▸ **YOUR OBJECTIVE**: The reply has to be a number alone, equal to how many lines in the entries below hold the string "section".

▸ **DATA LISTING**:
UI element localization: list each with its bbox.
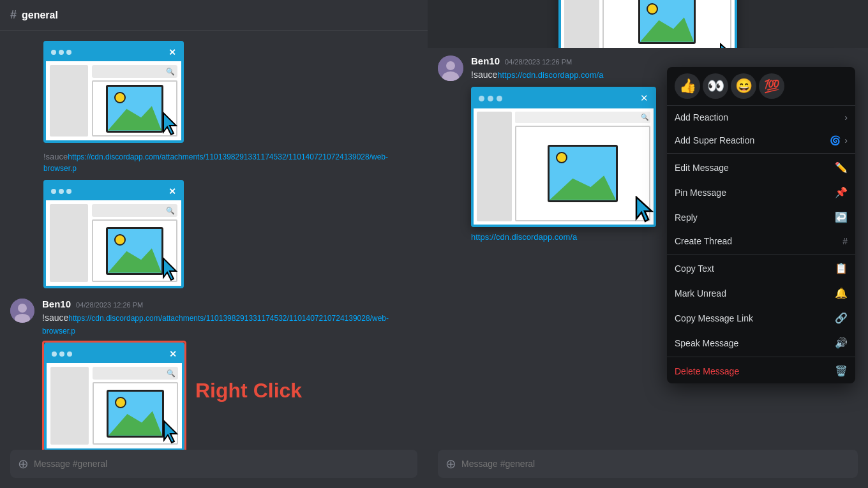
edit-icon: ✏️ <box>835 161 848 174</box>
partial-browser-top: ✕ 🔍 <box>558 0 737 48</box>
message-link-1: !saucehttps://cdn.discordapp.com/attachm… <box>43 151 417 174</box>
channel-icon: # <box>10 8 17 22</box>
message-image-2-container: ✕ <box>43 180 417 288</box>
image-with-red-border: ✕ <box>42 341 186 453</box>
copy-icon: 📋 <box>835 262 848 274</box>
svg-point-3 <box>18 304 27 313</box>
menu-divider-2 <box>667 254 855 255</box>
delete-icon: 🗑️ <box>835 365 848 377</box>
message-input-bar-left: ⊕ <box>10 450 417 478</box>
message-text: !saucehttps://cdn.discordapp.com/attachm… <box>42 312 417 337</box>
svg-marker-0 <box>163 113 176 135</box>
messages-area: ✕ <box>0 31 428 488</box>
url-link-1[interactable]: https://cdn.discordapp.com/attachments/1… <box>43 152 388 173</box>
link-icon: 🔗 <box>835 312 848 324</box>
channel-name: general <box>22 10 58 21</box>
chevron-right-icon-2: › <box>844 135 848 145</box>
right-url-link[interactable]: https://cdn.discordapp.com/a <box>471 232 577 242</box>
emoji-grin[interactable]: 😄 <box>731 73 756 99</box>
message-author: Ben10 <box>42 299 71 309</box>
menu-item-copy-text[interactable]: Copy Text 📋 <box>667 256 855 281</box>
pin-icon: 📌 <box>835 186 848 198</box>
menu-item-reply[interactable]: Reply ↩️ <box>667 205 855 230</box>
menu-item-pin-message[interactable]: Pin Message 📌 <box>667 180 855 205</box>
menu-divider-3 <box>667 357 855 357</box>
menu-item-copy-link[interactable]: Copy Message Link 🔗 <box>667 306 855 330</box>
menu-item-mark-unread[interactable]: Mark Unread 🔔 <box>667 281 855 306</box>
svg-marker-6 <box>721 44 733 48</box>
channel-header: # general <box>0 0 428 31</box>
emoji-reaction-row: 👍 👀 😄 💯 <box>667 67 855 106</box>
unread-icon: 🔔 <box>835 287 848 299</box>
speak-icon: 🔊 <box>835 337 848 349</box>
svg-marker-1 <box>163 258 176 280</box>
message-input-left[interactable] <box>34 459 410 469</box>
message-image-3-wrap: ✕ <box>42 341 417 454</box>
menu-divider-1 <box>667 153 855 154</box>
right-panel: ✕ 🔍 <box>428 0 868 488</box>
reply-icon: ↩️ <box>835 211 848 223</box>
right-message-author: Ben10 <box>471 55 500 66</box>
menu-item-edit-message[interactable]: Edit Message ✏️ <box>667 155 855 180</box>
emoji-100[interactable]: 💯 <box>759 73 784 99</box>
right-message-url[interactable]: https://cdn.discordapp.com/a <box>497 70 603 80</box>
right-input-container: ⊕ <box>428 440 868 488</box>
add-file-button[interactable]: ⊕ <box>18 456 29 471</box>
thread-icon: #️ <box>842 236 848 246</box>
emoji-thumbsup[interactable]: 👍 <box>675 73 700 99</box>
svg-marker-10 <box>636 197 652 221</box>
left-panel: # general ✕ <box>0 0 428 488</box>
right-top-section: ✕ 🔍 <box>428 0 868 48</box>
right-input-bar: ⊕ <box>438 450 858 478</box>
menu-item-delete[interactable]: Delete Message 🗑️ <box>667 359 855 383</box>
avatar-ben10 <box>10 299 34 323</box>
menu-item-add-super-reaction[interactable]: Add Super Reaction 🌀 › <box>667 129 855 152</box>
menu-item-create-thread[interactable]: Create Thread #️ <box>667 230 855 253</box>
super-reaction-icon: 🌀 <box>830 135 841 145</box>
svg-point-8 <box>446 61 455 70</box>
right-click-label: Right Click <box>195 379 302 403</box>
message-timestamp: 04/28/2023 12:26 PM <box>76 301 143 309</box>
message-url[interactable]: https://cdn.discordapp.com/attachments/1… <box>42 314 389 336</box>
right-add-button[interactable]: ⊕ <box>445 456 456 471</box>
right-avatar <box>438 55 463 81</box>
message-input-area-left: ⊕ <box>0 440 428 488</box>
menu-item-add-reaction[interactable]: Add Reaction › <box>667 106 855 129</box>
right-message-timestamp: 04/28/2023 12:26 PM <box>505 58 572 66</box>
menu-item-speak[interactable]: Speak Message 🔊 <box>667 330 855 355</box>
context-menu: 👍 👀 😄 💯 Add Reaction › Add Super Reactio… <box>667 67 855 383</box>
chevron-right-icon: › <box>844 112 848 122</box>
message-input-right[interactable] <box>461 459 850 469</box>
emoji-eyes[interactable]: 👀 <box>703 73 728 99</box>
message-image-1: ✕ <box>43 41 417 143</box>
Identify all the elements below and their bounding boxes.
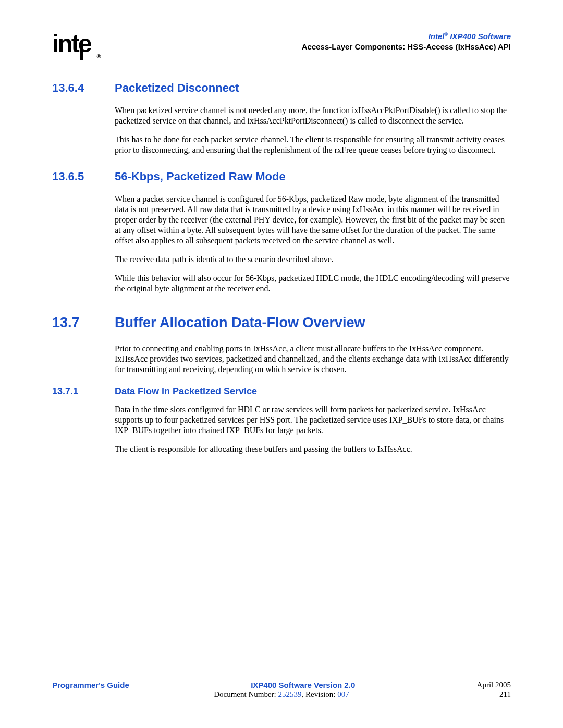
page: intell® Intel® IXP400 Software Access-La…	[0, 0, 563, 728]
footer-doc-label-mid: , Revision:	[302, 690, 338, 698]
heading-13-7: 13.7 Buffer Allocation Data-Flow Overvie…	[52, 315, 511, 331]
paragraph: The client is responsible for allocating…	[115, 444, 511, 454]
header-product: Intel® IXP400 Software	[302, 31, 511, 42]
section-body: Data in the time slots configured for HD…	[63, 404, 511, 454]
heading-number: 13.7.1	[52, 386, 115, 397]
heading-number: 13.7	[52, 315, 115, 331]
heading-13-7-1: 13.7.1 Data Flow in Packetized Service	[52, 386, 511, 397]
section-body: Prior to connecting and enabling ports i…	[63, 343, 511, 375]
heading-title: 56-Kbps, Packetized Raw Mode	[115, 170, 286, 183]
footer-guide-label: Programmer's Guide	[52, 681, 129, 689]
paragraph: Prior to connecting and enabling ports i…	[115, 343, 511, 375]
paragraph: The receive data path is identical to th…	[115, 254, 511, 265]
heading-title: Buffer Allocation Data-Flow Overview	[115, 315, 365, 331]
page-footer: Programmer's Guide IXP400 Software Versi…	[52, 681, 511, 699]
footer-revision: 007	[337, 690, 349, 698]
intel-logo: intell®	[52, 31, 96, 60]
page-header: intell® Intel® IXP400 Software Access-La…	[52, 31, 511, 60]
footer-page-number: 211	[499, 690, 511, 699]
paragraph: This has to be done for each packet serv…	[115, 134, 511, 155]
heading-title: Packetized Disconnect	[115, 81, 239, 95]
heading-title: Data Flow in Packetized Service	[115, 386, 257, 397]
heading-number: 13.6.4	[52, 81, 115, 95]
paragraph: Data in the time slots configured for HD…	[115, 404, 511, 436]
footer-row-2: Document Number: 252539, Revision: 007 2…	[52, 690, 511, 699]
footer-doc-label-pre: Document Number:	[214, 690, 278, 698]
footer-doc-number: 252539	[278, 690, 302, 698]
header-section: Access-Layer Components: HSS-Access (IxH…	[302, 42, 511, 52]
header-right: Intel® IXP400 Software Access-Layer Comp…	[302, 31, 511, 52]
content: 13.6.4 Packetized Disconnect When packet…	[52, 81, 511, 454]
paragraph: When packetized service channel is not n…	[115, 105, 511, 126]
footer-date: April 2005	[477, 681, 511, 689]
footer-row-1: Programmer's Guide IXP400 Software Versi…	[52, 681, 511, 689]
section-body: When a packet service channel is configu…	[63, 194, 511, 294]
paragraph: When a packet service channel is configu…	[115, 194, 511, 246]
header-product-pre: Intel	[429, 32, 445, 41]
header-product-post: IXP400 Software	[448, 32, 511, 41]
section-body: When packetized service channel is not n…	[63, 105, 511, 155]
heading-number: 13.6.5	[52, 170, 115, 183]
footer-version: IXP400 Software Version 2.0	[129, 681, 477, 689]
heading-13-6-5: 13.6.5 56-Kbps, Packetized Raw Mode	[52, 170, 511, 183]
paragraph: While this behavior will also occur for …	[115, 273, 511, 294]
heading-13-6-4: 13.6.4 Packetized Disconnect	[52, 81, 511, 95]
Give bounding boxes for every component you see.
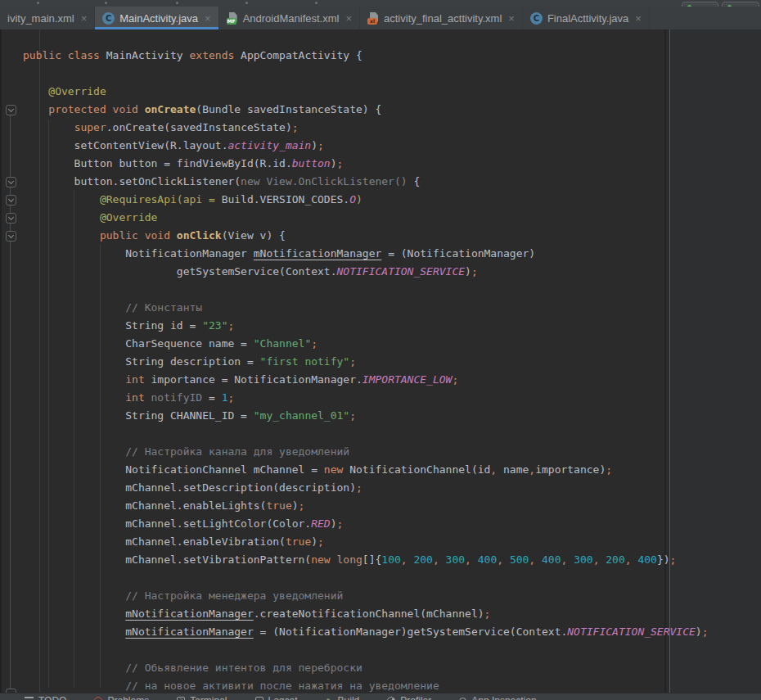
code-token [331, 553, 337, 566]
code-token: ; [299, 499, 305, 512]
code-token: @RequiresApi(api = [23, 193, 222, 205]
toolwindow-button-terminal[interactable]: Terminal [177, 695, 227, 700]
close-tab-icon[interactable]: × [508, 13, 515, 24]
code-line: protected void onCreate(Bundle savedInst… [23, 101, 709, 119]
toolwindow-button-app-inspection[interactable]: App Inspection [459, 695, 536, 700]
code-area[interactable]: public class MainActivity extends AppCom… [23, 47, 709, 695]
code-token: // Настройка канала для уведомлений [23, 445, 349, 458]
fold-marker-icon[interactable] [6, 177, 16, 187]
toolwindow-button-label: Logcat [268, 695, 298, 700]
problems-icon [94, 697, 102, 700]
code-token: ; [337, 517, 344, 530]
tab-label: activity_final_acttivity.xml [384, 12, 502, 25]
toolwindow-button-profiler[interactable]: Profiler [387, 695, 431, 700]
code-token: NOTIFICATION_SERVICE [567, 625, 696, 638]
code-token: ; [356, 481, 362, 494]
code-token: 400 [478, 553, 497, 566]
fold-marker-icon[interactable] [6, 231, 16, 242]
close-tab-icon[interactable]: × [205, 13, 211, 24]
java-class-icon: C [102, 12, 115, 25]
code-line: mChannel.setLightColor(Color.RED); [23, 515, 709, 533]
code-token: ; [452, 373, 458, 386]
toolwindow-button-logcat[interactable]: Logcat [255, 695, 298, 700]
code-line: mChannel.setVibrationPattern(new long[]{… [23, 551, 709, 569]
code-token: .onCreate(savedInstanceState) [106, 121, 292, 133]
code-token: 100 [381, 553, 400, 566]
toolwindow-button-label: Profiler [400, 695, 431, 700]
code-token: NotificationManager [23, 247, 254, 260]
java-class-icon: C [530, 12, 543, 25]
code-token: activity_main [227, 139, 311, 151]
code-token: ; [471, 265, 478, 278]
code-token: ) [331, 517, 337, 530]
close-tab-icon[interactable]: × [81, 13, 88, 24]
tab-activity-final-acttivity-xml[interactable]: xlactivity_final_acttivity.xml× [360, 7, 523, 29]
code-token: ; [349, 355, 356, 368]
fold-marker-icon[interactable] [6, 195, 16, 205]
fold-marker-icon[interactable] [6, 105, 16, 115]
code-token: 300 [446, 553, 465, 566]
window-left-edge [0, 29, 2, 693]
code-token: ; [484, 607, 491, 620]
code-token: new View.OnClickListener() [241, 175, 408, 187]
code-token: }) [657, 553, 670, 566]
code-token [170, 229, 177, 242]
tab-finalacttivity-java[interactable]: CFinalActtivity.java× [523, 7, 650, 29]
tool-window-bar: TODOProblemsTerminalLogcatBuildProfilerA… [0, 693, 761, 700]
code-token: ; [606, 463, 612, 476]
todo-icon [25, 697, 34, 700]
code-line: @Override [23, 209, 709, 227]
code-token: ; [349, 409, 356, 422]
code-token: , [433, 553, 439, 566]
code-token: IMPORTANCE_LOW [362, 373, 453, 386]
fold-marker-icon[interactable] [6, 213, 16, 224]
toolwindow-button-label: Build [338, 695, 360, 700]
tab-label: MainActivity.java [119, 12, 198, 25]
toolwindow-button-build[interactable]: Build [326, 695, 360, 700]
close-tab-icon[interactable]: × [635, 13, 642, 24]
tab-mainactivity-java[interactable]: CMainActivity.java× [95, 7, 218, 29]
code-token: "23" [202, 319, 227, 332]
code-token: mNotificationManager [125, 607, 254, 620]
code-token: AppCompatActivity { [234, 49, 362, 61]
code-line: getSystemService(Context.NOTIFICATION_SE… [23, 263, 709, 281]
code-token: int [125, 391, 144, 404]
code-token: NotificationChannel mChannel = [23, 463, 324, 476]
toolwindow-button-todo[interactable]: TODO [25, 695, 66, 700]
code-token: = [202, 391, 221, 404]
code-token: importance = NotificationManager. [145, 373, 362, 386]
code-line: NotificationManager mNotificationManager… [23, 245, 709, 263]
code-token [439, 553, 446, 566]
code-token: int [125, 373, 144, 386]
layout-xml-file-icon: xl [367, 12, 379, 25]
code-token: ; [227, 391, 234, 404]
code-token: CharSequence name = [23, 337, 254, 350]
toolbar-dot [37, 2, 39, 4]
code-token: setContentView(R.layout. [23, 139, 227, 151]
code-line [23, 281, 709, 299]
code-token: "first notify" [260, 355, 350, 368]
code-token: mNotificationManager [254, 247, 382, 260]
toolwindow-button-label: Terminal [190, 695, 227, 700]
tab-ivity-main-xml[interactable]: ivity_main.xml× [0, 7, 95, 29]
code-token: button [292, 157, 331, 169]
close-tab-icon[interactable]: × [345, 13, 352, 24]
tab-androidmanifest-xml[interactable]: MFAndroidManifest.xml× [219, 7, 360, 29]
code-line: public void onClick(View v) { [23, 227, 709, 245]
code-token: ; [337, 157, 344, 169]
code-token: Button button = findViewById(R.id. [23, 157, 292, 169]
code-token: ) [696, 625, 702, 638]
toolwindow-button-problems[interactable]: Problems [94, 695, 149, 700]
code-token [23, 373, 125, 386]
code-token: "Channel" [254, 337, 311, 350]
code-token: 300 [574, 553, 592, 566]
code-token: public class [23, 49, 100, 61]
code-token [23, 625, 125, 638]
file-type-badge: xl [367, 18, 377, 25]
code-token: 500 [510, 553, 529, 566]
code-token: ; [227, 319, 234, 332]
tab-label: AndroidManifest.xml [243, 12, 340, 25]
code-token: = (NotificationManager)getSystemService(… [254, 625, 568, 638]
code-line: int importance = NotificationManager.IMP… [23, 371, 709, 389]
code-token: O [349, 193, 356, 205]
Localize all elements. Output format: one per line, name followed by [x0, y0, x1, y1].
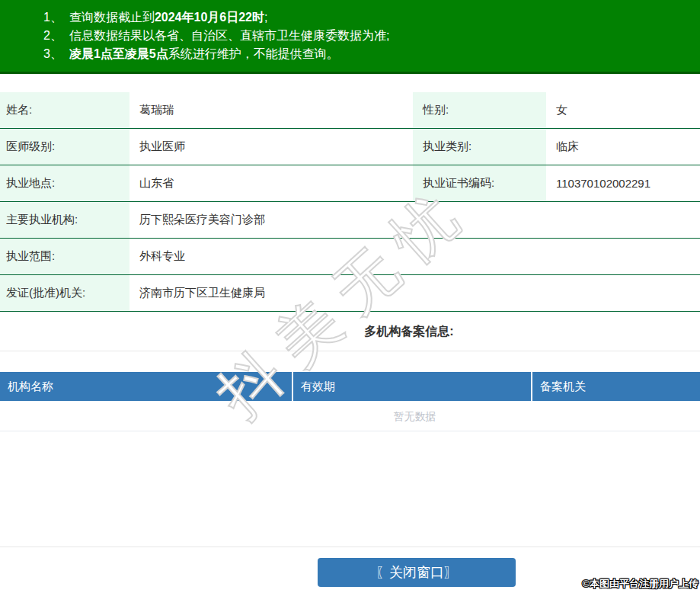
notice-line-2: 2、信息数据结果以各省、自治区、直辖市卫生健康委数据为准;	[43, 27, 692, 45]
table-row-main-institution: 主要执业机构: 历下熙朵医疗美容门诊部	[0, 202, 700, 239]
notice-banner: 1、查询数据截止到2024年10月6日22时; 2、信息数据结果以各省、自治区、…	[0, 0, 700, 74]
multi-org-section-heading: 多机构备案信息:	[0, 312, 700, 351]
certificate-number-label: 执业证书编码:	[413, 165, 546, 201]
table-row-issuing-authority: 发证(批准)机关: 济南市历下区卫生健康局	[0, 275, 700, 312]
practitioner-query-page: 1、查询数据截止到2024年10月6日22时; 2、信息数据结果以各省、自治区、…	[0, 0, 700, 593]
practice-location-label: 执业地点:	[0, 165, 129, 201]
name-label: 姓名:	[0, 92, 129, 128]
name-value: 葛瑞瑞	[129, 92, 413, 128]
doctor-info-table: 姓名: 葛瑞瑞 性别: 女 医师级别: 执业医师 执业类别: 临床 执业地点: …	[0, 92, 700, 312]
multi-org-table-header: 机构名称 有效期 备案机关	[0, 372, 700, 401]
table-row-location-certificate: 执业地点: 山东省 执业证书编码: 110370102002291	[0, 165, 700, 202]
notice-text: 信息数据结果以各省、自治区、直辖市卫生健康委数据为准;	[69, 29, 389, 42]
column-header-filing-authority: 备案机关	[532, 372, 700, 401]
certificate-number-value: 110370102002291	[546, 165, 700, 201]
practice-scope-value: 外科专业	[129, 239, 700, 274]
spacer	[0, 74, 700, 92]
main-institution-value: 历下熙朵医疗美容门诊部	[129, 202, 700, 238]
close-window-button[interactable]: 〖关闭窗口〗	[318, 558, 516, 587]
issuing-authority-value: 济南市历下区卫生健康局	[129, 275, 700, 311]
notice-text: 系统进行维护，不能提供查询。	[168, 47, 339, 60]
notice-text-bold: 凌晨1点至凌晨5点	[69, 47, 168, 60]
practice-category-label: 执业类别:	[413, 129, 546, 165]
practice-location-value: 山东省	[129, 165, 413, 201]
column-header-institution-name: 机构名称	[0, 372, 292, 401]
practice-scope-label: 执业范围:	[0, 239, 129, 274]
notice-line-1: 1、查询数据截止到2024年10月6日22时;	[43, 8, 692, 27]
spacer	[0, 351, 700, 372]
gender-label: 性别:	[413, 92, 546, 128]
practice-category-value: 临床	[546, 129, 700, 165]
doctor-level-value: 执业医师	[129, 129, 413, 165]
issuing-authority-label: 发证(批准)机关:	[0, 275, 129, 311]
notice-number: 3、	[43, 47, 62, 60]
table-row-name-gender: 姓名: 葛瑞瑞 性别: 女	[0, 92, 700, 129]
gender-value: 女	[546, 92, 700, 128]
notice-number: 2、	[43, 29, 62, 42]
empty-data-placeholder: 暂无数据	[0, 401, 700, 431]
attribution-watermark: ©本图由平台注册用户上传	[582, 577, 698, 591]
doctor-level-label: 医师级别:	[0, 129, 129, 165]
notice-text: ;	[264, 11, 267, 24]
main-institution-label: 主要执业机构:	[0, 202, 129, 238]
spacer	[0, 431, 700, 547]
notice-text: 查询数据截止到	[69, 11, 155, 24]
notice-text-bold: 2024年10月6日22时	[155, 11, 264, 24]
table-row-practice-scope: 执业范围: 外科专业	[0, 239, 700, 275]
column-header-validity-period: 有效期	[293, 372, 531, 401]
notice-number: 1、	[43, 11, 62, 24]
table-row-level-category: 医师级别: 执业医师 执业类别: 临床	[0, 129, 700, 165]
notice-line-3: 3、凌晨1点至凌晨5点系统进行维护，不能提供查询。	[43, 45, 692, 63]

▸ **SOLUTION TO THE PROBLEM**: 7